As I said in the opening page, what you do on the fourth trick could determine the outcome of the hand. Will you make one point, two points, euchre your opponents, or euchre yourself. Different situations require vastly different plays. Still, there are some general guidelines.
West is the dealer and turns up the queen of diamonds. Everyone passes and the dealer picks the queen. This gives him a three trump, two-suited hand.
North starts the hand by leading the ace of spades. East plays the jack, south shows void and West trumps in with the 10. The calling team has their first trick with one trump played.
Having taken the first trick, West leads back the ace of hearts. North assumes that because they didn't lead the right, they don't have it. North decides to take a chance, split their left-king combination, and trump with the king. The king takes the trick. This gives N/S one a trick. Two trump played.

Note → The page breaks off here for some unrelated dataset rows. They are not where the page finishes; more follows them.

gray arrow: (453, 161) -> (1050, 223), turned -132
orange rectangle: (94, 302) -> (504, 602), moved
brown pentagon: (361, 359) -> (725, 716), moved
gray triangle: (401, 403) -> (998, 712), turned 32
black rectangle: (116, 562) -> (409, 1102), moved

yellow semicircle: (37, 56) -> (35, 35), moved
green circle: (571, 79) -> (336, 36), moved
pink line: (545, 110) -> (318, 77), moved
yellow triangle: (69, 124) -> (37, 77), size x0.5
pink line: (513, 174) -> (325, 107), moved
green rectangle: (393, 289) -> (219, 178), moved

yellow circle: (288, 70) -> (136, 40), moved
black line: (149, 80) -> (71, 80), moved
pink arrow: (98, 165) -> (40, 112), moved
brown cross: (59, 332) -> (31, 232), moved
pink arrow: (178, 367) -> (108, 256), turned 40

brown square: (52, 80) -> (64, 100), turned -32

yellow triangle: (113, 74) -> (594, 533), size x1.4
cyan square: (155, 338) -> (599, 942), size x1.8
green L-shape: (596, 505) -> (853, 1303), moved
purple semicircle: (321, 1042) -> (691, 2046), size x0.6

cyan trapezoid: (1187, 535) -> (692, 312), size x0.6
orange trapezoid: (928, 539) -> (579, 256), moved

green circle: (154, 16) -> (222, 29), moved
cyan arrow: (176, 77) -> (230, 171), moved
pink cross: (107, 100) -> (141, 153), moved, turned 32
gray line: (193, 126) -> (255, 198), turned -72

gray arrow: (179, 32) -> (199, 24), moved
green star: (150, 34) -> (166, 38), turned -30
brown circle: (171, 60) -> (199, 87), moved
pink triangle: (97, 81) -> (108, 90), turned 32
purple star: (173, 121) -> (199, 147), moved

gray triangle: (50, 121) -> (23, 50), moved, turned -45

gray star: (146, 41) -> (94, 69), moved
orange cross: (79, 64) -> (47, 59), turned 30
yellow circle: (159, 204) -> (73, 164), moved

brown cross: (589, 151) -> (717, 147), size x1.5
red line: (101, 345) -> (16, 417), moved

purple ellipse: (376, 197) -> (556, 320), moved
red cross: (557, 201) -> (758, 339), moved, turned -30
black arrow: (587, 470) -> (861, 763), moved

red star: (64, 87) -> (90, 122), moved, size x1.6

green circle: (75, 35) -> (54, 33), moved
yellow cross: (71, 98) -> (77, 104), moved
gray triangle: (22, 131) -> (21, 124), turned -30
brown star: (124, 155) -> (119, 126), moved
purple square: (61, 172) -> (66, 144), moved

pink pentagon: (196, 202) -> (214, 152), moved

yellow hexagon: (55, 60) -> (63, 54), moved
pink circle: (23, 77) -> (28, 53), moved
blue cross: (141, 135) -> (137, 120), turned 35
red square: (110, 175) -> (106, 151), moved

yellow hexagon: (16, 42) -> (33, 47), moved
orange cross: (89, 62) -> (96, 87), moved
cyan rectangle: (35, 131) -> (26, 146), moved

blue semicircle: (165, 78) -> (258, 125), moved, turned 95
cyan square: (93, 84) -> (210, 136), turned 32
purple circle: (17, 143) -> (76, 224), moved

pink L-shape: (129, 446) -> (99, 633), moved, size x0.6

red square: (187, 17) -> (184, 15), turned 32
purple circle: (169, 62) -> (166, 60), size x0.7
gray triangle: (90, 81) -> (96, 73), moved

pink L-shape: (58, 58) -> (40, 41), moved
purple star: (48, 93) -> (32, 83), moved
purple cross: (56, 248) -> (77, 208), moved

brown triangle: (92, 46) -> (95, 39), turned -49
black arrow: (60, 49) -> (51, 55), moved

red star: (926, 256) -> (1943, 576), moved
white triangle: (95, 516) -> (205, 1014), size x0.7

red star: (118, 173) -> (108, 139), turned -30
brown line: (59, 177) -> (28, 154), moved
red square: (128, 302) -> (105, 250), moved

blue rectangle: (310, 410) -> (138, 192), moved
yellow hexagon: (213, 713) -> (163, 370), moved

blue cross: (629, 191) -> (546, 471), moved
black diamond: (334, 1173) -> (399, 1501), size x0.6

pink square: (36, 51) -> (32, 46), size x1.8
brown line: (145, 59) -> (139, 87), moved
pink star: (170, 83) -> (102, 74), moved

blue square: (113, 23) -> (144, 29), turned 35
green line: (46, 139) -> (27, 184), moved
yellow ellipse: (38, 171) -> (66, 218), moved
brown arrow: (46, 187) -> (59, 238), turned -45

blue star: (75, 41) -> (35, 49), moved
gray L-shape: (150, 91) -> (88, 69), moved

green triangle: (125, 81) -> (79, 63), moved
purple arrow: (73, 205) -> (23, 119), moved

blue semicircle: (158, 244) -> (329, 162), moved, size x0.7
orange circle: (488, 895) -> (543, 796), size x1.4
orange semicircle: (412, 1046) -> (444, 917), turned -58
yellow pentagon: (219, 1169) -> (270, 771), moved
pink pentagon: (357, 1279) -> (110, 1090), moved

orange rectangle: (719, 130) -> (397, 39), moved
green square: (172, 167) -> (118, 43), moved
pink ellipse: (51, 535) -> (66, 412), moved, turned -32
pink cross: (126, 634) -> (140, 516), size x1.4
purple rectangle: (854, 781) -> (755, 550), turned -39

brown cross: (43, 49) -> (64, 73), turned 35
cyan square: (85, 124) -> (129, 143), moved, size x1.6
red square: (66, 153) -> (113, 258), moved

As a side note, look at what would have happened if our page on how to play the three trump two-suited hand with an off-suit ace had been read. Here the correct lead was the middle trump.
North leads the jack of clubs. East follows suit with the queen and South plays the ace. West trumps in with the queen taking their second trick. Now three trump are played.
North quickly reviews what he knows up to this point. The maker most likely doesn't have the right or he would have led it. East seat doesn't have it either or he would have over-trumped the king on the second trick. His partner(S) was the only one to follow the first heart lead. North trumps using the left. This leaves his partner in South holding the right for the last trick and completing the euchre.
Now, look what happens North lets the trick go by and hopes South can take it. The bidders make their point. You and your partner are left sitting with both bowers.
Remember, maker never led the right; it was most likely because he didn't have it. In circumstances such as this, you have to consider the possibility that your partner may have it.